Exercise requirements:
Search term "valor": work out how many lines of the data below contain it, and answer with that number alone.

Dataset:
-------------------------
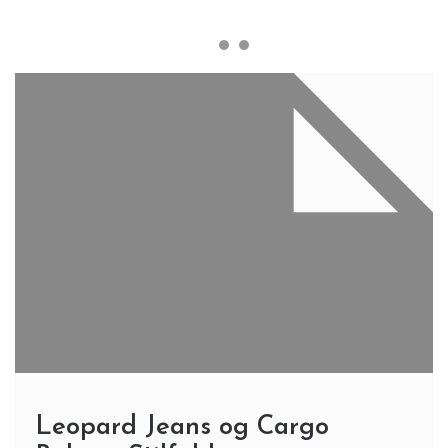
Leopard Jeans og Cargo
-------------------------
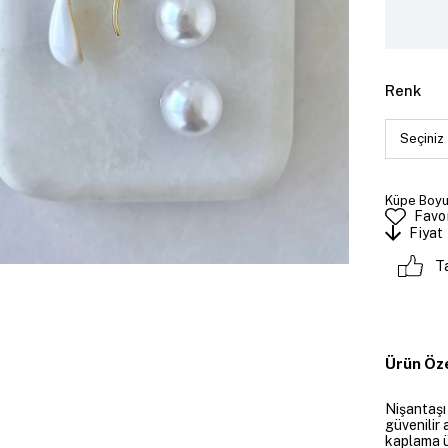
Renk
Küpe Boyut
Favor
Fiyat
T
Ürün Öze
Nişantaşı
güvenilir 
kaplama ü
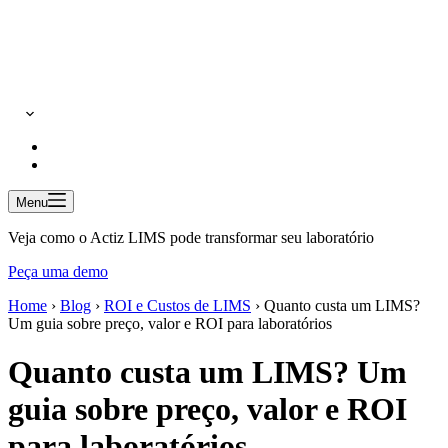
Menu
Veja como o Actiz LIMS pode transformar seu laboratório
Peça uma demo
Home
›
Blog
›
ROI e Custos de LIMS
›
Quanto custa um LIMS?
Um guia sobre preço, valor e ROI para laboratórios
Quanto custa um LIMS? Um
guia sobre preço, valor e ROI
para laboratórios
-------------------------
Solution for this exercise:
2